THE visit by Prime Minister Mahathir Mohamad provides a good opportunity to reflect on what Pakistan can learn from the example of Malaysia. Since the 1980s, that country has undergone a profound transformation from primarily being an exporter of raw materials to becoming a manufacturing powerhouse and one of the largest and fastest-growing economies in Southeast Asia. What stands out for Pakistan in the Malaysian example is the long-term nature of economic decision-making and the strong policy continuity in the pursuit of strategic economic goals. The country has had its fair share of political turmoil, and most recently, we have the example of an aggressive accountability drive under way against the former prime minister Najib Razak, who has been accused of massive corruption in a state-run fund. He faces 42 charges of corruption, money laundering and the abuse of power while in office, and though the trial continues to face delays, he has been arrested four times since losing power last May. Before him, the current deputy prime minister, Anwar Ibrahim, also faced imprisonment three times on charges that seemed political motivated, with the first sentence actively supported by Prime Minister Mahathir Mohamad himself. Today, Anwar Ibrahim, is back in a coalition however, and widely considered to be the successor to the prime minister himself.
In all this, we have seen a strong focus on economic improvement as the primary task of the state. Despite political storms and aggressive accountability drives by incumbents against their predecessors, economic policy sees continuity, and long-term goals are not clouded by politics. The manifesto of the ruling coalition government, that has brought together two leaders who were bitter foes in the past, emphasises goals such as a free media, an independent judiciary and an end to corruption and the abuse of power. Malaysia’s leaders recognise the importance of strong institutions and a free media for economic growth. For strong and sustainable growth that transform a country, long-term investments in education and health are critical, and ensuring growth as an inclusive process is also central. Malaysia’s example indicates as much.

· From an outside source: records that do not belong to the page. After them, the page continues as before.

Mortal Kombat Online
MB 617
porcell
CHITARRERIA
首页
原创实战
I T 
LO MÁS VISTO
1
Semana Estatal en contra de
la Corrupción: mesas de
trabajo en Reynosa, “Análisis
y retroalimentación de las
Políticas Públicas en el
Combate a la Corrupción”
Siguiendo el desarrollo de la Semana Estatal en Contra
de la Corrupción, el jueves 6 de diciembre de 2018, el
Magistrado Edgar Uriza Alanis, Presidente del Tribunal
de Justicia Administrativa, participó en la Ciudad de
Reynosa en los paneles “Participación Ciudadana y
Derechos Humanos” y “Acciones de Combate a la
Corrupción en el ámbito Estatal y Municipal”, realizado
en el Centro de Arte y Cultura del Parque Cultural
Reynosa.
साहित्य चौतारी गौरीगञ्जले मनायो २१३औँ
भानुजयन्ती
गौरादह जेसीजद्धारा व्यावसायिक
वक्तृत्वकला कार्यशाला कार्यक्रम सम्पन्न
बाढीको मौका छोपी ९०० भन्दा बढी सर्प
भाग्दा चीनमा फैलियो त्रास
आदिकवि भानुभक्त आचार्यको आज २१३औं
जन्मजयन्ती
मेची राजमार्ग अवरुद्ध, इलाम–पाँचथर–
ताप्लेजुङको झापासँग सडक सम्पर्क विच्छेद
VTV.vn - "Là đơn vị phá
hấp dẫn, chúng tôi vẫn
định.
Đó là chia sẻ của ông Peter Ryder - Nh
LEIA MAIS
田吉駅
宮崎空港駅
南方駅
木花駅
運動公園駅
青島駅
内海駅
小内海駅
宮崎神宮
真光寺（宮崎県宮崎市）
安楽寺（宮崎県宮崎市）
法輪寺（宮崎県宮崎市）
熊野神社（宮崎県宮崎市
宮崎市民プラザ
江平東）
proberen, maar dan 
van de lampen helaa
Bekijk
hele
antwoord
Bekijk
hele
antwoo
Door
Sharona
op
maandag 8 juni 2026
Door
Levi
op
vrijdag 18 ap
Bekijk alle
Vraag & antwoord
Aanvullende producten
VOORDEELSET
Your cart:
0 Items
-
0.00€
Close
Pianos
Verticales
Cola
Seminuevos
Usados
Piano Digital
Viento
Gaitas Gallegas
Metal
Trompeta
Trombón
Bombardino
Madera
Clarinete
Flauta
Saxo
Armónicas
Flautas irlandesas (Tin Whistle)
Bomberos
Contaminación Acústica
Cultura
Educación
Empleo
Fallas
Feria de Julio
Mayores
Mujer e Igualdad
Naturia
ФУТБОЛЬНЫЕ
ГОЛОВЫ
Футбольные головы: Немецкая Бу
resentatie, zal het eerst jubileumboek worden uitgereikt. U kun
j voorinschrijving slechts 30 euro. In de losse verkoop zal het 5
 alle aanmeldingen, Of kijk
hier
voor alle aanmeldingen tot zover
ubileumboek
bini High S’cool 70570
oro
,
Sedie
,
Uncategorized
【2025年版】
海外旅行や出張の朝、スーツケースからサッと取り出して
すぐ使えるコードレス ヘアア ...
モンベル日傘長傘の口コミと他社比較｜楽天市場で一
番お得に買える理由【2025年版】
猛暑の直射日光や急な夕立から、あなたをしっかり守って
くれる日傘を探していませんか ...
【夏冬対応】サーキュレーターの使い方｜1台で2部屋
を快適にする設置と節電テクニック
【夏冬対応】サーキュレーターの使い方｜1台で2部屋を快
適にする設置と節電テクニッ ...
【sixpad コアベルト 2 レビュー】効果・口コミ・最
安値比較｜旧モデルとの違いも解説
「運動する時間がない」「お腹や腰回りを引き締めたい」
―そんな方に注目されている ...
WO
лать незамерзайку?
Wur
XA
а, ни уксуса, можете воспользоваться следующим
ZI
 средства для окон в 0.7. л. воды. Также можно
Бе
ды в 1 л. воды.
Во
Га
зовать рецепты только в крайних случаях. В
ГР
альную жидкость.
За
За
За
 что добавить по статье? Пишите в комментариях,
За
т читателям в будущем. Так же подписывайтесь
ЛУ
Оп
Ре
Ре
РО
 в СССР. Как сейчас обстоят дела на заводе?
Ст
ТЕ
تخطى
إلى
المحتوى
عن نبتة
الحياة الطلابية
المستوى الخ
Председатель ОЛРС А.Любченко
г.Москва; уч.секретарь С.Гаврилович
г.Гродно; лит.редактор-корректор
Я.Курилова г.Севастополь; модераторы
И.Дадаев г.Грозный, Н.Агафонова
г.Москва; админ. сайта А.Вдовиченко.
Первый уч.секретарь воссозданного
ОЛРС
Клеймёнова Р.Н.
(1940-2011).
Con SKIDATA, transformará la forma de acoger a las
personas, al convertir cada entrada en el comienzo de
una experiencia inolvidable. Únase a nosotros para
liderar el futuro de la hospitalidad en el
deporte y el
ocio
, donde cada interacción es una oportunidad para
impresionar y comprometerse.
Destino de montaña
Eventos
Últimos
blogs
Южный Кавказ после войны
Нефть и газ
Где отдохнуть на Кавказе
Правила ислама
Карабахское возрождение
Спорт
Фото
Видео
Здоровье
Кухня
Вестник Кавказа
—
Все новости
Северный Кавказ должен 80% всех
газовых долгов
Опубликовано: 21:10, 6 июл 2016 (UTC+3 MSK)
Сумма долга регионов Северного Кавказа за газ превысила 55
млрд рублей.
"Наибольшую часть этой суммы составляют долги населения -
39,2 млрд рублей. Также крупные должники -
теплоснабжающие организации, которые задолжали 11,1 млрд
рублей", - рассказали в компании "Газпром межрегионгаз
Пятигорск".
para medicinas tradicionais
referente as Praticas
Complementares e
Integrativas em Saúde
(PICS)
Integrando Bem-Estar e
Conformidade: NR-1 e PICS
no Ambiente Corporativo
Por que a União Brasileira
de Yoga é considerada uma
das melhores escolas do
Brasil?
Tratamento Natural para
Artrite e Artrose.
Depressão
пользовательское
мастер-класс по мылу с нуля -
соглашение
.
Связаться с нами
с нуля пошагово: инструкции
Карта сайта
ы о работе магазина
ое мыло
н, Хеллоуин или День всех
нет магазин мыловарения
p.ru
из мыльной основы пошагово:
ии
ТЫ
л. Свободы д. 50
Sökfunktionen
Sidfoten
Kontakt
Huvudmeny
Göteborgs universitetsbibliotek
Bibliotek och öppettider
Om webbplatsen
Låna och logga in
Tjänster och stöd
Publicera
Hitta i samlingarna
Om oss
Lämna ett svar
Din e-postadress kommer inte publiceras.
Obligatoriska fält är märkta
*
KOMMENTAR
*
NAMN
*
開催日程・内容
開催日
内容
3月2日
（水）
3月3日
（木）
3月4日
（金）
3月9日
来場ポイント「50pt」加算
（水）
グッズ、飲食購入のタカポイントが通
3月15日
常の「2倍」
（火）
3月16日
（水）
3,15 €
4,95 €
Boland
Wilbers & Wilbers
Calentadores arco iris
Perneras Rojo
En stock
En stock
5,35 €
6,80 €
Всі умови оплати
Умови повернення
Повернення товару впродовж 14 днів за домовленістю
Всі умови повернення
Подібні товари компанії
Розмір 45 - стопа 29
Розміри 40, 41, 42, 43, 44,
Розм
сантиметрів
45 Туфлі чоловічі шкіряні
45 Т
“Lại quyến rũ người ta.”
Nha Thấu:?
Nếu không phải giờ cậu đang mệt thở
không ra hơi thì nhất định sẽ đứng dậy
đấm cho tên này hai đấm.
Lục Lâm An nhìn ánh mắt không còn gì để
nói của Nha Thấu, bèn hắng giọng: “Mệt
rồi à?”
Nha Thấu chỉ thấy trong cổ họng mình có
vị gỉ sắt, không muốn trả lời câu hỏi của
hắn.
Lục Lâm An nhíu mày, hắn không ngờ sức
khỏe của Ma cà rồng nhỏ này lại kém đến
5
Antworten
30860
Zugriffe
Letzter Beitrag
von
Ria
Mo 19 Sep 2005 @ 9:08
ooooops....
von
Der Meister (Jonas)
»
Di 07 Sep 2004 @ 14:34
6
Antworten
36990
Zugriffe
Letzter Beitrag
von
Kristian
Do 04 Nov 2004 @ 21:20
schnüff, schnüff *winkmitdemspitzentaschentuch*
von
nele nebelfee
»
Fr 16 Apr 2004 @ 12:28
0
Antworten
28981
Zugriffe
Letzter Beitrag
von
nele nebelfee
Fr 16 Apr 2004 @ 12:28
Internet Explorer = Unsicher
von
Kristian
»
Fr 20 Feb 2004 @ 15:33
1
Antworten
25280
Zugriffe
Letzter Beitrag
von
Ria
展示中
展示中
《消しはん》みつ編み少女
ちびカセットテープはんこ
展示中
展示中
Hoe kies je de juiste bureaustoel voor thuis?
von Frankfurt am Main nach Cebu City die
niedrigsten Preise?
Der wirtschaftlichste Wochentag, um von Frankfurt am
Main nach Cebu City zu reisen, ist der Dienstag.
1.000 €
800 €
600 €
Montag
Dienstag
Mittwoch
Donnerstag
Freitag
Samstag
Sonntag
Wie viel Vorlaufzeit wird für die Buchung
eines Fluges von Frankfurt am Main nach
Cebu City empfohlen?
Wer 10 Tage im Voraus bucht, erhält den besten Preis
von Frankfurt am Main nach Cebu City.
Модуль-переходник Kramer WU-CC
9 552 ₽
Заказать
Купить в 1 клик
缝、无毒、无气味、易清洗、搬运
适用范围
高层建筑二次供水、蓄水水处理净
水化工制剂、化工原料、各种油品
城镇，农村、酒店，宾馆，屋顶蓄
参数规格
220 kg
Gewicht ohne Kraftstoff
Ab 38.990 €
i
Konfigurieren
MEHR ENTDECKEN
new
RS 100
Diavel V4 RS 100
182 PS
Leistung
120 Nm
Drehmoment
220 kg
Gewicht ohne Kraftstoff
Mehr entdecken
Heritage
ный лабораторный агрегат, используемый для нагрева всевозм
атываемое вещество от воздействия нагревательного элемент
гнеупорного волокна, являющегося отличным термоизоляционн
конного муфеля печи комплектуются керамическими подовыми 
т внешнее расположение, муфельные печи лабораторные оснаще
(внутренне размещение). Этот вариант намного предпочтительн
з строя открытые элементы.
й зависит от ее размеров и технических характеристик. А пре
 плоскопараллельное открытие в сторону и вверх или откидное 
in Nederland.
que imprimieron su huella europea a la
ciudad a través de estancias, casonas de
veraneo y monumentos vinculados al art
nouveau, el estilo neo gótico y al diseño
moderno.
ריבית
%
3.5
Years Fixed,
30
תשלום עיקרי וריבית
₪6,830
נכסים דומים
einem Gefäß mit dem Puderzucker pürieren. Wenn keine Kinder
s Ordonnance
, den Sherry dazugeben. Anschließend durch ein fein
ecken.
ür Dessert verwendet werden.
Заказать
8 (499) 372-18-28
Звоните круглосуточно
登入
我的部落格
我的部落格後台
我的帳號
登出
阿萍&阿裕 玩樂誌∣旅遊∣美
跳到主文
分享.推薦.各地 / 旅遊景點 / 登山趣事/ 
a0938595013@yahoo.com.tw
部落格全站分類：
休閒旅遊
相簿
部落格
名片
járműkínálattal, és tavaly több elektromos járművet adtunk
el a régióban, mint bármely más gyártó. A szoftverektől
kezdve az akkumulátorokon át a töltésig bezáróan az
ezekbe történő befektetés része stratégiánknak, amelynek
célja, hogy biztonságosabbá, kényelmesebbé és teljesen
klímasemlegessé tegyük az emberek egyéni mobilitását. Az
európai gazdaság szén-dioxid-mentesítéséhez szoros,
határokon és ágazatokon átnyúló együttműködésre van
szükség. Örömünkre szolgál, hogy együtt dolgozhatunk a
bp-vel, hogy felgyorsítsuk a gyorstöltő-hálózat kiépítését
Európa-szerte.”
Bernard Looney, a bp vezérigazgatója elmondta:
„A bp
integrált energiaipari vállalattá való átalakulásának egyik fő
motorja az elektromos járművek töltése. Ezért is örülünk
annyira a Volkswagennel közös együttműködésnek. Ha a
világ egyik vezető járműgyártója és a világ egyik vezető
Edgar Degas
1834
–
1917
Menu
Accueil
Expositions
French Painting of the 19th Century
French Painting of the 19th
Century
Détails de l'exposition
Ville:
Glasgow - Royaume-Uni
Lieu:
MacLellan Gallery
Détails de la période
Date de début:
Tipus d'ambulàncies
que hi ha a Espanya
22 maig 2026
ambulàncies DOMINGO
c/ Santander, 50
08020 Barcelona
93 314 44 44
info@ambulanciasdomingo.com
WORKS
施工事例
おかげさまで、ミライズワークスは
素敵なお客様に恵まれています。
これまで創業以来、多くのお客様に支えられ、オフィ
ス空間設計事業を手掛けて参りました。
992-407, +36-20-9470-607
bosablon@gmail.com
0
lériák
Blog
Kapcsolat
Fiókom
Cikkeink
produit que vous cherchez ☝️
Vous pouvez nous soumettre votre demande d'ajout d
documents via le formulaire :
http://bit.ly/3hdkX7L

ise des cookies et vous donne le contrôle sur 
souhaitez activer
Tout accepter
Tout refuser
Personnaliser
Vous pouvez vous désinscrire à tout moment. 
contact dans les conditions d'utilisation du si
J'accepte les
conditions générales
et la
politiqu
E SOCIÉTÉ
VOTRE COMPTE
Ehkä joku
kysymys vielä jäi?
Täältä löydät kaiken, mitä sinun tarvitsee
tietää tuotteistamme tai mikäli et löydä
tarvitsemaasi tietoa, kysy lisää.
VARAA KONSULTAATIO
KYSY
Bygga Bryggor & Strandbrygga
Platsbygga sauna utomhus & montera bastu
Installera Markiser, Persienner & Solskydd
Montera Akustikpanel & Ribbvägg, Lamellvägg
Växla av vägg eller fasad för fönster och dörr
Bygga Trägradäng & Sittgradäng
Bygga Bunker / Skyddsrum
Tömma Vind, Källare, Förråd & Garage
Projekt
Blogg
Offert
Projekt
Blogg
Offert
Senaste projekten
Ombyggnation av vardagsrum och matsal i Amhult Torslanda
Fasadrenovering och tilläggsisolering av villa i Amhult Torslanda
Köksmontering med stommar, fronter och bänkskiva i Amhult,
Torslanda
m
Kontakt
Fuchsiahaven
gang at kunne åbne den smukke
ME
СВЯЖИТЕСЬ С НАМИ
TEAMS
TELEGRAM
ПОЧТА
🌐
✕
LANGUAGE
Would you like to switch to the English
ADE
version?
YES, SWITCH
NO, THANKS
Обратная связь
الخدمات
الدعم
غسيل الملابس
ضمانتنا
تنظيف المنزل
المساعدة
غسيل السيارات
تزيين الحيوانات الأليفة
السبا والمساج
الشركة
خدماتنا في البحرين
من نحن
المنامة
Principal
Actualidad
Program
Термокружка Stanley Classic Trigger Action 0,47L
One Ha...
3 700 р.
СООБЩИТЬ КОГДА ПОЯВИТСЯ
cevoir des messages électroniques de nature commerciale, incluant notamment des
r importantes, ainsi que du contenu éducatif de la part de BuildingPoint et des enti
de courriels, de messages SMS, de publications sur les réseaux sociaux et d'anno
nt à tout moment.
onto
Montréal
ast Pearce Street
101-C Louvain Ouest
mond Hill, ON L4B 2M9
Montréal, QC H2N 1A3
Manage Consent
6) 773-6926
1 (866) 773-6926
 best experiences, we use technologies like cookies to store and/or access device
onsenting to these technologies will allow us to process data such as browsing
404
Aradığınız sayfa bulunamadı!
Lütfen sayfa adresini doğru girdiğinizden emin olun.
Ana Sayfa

It is a valuable lesson for Pakistan’s political leadership to learn, and not just for those who are in power today. Holding the economy hostage to political compulsions, gunning for short-term, high-visibility and project-led growth and grooming a dependence on external assistance to compensate for a losing competitive advantage have impoverished our country and are eroding its democratic creed. Like Malaysia, we need to marginalise extremism from our society, focus on high-quality education and health for the population, and work on long-term economic priorities in order to chart a transformative path forward. Above all, Pakistan’s leadership needs to absorb the full ramifications of Malaysia’s key lesson — that the prosperity of its citizenry is the first and foremost task of the state.